Welcome to PRISM, a PyTorch codebase for training and evaluating multimodal large language models (built around LLaVA) under continual-learning settings: multi-task instruction tuning with benchmarks such as UCIT and CoIN. Methods are organized under method/custom/ and wired through a shared integration layer (method/base/) and factory (method/factory.py). Training and inference are driven by a single CLI entrypoint: run.py.

If you use any content of this repo for your work, please cite the following bib entries:

@article{tang2026prism,
  title={Prism: A Plug-in Reproducible Infrastructure for Scalable Multimodal Continual Instruction Tuning}, 
  author={Jun-Tao Tang and Yu-Cheng Shi and Zhen-Hao Xie and Da-Wei Zhou},
  year={2026},
  journal = {arXiv preprint arXiv:2605.26110},
}

@inproceedings{xie2026same,
  title={SAME: Stabilized Mixture-of-Experts for Multimodal Continual Instruction Tuning},
  author={Xie, Zhen-Hao and Tang, Jun-Tao and Shi, Yu-Cheng and Ye, Han-Jia and Zhan, De-Chuan and Zhou, Da-Wei},
  booktitle={ICML},
  year={2026}
}

Introduction

Many deployments require models to absorb new tasks or domains over time without full retraining from scratch. This repository provides an experimental framework for continual instruction tuning on vision-language models: PEFT adapters (LoRA-style tuners and variants), replay-style pipelines, regularization-based objectives, and mixture-of-experts style extensions, all registered as named methods and combined with benchmark-specific data paths and DeepSpeed-backed training scripts under backbone/shared/.

Typical workflow:

Point paths (base LLaVA weights, CLIP, datasets, checkpoints, logs) at your machine via config/paths/paths.py.
Choose benchmark (ucit / coin), method, and task ids in config/run_config.py or on the command line.
Run python run.py train … for sequential tasks, then python run.py infer … for evaluation; merge or analyze prediction JSONL with scripts/eval_merge_jsonl.py when needed.

Methods Implemented

Each row is the --method string (folder under method/custom/<name>/). Implementations live in integration.py unless noted.

Method id	Role
`hide_llava`	HiDe-style continual tuning integration for LLaVA.
`replay_lora`	Replay-assisted LoRA continual learning.
`ft_lora`	Full fine-tuning style training with LoRA hooks.
`olora`	Orthogonal / structured LoRA variant (`O-LoRA`-style integration).
`smolora`	Small LoRA configuration path.
`moelora`	Mixture-of-experts style LoRA routing.
`clmoe`	Continual learning with MoE-oriented wiring.
`modal_prompt`	Modal / prompt-based adaptation.
`ewc`	Elastic Weight Consolidation–style penalty on trainable parameters.
`disco`	Custom PEFT tuner integration (`PEFT/tuners/custom/disco.py`).
`same`	Same-task / baseline-style integration for comparisons.
`zeroshot`	Zero-shot evaluation path without incremental updates.

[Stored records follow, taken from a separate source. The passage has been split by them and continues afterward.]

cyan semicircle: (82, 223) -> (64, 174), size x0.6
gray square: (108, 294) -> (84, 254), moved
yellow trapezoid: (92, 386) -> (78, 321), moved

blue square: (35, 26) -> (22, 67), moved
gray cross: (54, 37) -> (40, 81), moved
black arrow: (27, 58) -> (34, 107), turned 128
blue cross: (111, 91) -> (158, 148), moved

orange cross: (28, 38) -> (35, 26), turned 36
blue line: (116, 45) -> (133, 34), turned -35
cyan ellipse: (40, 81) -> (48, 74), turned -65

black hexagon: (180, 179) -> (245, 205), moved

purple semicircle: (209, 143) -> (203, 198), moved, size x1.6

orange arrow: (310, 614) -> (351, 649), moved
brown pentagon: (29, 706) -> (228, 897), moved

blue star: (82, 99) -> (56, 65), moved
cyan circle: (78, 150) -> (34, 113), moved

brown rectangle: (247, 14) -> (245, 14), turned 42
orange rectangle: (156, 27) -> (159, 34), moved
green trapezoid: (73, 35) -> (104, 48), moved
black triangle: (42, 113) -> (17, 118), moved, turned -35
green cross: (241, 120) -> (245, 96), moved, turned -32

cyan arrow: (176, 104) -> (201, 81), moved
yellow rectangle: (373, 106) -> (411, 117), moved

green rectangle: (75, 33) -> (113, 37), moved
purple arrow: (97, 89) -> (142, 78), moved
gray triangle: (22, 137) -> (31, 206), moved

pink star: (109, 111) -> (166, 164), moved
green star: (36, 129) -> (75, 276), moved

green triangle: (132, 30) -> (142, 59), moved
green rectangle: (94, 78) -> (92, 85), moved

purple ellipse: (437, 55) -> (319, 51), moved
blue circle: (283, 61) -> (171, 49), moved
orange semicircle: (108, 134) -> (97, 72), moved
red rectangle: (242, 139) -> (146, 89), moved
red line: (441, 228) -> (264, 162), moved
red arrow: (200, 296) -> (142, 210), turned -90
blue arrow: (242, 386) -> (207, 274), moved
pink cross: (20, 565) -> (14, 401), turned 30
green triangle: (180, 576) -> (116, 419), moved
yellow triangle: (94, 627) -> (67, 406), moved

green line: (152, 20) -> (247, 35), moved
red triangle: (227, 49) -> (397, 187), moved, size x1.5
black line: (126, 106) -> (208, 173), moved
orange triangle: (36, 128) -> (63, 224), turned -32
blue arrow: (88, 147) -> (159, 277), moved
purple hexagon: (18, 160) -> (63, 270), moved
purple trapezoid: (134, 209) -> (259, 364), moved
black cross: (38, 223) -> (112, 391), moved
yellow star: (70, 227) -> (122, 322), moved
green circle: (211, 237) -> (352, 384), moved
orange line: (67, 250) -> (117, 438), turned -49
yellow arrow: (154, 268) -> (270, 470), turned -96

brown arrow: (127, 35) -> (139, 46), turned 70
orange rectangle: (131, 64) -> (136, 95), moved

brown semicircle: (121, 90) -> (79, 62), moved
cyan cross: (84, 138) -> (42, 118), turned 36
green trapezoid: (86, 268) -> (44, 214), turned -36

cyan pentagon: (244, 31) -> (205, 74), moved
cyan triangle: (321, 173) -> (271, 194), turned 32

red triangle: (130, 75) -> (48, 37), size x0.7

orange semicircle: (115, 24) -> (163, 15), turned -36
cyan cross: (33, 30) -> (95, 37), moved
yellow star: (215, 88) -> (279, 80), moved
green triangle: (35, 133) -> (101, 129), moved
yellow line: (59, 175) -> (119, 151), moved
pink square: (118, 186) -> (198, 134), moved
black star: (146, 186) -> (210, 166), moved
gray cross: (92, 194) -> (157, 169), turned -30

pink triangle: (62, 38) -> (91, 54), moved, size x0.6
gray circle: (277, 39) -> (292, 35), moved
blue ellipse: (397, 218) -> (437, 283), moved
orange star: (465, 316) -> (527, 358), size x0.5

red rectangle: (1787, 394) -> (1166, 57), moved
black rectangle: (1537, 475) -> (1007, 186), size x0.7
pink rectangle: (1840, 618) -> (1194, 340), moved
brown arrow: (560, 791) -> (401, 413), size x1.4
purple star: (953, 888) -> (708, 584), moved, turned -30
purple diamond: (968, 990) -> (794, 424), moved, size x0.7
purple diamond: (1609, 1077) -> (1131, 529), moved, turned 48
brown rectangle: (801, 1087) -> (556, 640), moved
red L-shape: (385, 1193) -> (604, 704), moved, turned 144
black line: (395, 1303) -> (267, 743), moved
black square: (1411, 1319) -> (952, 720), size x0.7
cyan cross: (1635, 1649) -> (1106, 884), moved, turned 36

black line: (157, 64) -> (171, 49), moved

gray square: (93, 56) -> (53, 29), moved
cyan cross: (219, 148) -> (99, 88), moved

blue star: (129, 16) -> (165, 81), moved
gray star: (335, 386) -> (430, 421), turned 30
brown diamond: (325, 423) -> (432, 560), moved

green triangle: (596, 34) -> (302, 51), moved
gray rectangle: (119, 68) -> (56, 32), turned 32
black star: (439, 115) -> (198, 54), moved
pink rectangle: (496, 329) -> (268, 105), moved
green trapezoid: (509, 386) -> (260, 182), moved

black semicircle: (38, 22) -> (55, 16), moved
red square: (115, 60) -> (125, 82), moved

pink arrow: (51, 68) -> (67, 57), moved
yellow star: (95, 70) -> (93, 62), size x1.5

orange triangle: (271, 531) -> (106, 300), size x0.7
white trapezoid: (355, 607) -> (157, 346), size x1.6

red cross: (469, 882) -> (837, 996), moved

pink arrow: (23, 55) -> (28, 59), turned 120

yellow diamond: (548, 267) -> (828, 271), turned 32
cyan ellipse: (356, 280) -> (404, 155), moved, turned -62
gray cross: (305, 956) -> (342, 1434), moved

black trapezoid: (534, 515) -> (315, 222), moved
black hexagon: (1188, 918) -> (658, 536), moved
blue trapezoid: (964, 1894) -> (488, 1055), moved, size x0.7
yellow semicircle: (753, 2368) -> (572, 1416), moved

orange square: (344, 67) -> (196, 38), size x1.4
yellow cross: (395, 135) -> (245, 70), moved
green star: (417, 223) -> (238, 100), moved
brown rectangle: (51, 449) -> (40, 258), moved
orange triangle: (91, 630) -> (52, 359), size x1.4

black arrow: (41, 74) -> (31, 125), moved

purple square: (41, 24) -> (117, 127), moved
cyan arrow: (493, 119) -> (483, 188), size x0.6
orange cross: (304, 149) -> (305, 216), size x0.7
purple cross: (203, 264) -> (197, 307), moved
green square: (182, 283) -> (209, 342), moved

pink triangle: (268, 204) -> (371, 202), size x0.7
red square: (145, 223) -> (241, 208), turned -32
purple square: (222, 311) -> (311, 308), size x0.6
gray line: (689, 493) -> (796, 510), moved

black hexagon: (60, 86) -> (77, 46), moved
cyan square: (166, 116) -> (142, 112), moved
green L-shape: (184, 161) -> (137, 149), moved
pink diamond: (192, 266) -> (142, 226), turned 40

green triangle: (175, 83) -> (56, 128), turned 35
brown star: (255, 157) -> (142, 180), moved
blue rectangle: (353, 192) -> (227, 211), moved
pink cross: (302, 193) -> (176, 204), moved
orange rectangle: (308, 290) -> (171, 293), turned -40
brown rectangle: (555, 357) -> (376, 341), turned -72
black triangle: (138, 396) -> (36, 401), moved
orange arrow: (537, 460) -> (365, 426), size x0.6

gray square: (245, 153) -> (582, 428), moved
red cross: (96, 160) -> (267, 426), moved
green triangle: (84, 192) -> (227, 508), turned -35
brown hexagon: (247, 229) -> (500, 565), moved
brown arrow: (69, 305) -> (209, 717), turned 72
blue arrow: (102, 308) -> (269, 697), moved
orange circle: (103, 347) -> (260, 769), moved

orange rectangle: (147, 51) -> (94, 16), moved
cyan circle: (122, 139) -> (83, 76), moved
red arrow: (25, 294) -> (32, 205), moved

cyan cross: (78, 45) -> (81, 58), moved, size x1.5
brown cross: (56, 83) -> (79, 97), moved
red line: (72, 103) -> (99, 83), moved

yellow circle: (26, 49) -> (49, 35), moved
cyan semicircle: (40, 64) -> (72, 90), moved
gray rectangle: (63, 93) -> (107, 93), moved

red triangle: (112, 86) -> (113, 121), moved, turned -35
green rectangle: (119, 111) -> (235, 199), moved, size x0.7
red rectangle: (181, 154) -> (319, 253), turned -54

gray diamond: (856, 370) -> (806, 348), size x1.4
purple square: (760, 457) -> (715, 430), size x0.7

New methods can be added by creating method/custom/<your_method>/integration.py and registering with @CLMethodFactory.register("your_method").

How To Use

Clone

git clone <YOUR_REPO_URL> PRISM
cd PRISM

Environment

Dependencies are listed under requirements/ (see requirements/README.md).

# PyTorch (CUDA 11.8 example) then full train + eval stack
pip install -r requirements/torch.txt
pip install -r requirements.txt

Conda users: conda env create -f environment.yml && conda activate prism.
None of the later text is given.